-- DATA LISTING follows --

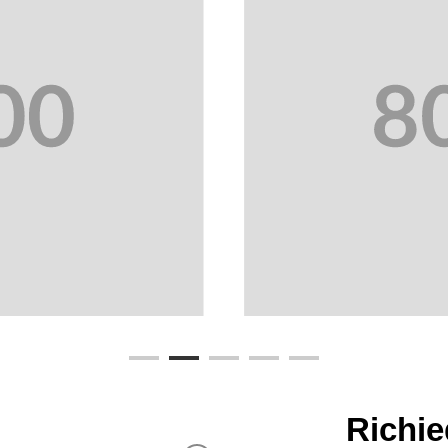
Richie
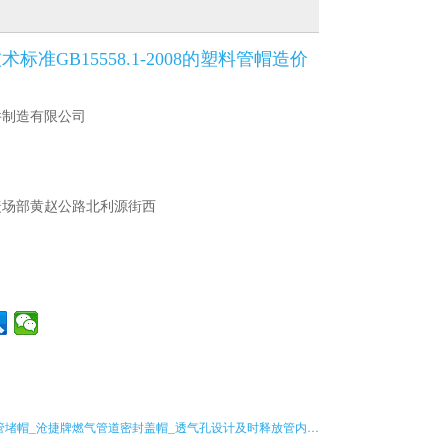
标准GB15558.1-2008的塑料管帽造价
件制造有限公司
捷场部黄赵公路北利源街西
PE燃气管堵帽_沧捷牌燃气管道密封盖帽_透气孔设计及时释放管内压力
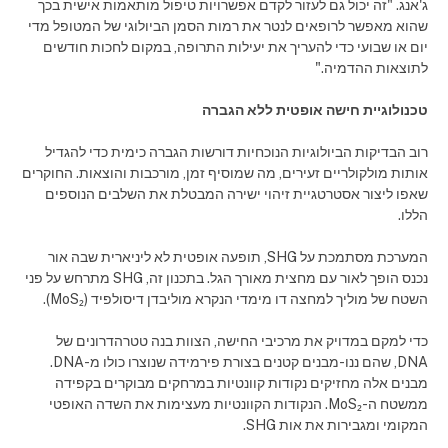
ג'אנג. "זה יכול גם לעזור לקדם אפשרויות טיפול מותאמות אישית בכך
שהוא מאפשר לרופאים לנטר את רמות הסמן הביולוגי של המטופל מדי
יום או שבועי כדי להעריך את יעילות התרופה, במקום לחכות חודשים
לתוצאות ההדמיה."
טכנולוגיית חישה אופטית ללא הגברה
רוב הבדיקות הביולוגיות הנוכחיות דורשות הגברה כימית כדי להגדיל
אותות מולקולריים זעירים, מה שמוסיף זמן, מורכבות והוצאות. החוקרים
שאפו ליצור אסטרטגיית זיהוי ישירה המבטלת את השלבים הנוספים
הללו.
המערכת מסתמכת על SHG, תופעה אופטית לא ליניארית שבה אור
נכנס הופך לאור עם מחצית מאורך הגל. בתכנון זה, SHG מתרחש על פני
השטח של מוליך למחצה דו מימדי הנקרא מוליבדן דיסולפיד (MoS₂).
כדי למקם במדויק את מרכיבי החישה, הצוות בנה טטרהדרונים של
DNA, שהם ננו-מבנים קטנים בצורת פירמידה שנוצרו כולו מ-DNA.
מבנים אלה מחזיקים נקודות קוונטיות במרחקים מבוקרים בקפידה
ממשטח ה-MoS₂. הנקודות הקוונטיות מעצימות את השדה האופטי
המקומי ומגבירות את אות SHG.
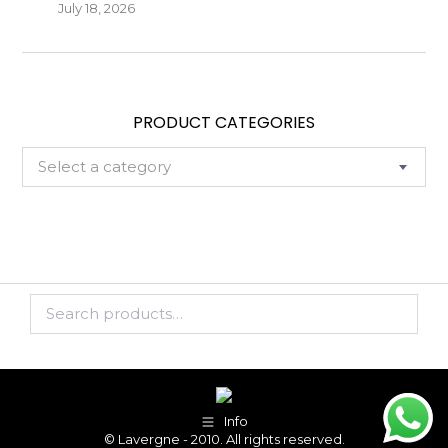
July 18, 2026
PRODUCT CATEGORIES
Select a category
Info
© Lavergne - 2010. All rights reserved.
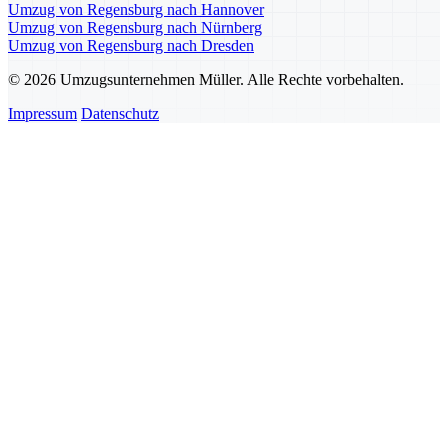
Umzug von Regensburg nach Hannover
Umzug von Regensburg nach Nürnberg
Umzug von Regensburg nach Dresden
© 2026 Umzugsunternehmen Müller. Alle Rechte vorbehalten.
Impressum
Datenschutz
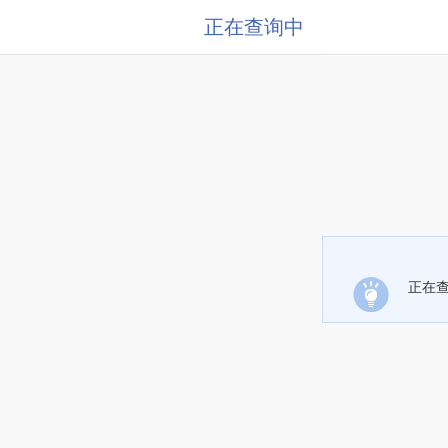
正在查询中
正在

-- DATA LISTING concluded --

Once the pictures are set aside, repeat the data above exactly as written.

Richie
标准GB15558.1-2008的塑料管帽造价
件制造有限公司
捷场部黄赵公路北利源街西
PE燃气管堵帽_沧捷牌燃气管道密封盖帽_透气孔设计及时释放管内压力
ג'אנג. "זה יכול גם לעזור לקדם אפשרויות טיפול מותאמות אישית בכך
שהוא מאפשר לרופאים לנטר את רמות הסמן הביולוגי של המטופל מדי
יום או שבועי כדי להעריך את יעילות התרופה, במקום לחכות חודשים
לתוצאות ההדמיה."
טכנולוגיית חישה אופטית ללא הגברה
רוב הבדיקות הביולוגיות הנוכחיות דורשות הגברה כימית כדי להגדיל
אותות מולקולריים זעירים, מה שמוסיף זמן, מורכבות והוצאות. החוקרים
שאפו ליצור אסטרטגיית זיהוי ישירה המבטלת את השלבים הנוספים
הללו.
המערכת מסתמכת על SHG, תופעה אופטית לא ליניארית שבה אור
נכנס הופך לאור עם מחצית מאורך הגל. בתכנון זה, SHG מתרחש על פני
השטח של מוליך למחצה דו מימדי הנקרא מוליבדן דיסולפיד (MoS₂).
כדי למקם במדויק את מרכיבי החישה, הצוות בנה טטרהדרונים של
DNA, שהם ננו-מבנים קטנים בצורת פירמידה שנוצרו כולו מ-DNA.
מבנים אלה מחזיקים נקודות קוונטיות במרחקים מבוקרים בקפידה
ממשטח ה-MoS₂. הנקודות הקוונטיות מעצימות את השדה האופטי
המקומי ומגבירות את אות SHG.
July 18, 2026
PRODUCT CATEGORIES
Select a category
Info
© Lavergne - 2010. All rights reserved.
Umzug von Regensburg nach Hannover
Umzug von Regensburg nach Nürnberg
Umzug von Regensburg nach Dresden
© 2026 Umzugsunternehmen Müller. Alle Rechte vorbehalten.
Impressum
Datenschutz
正在查询中
正在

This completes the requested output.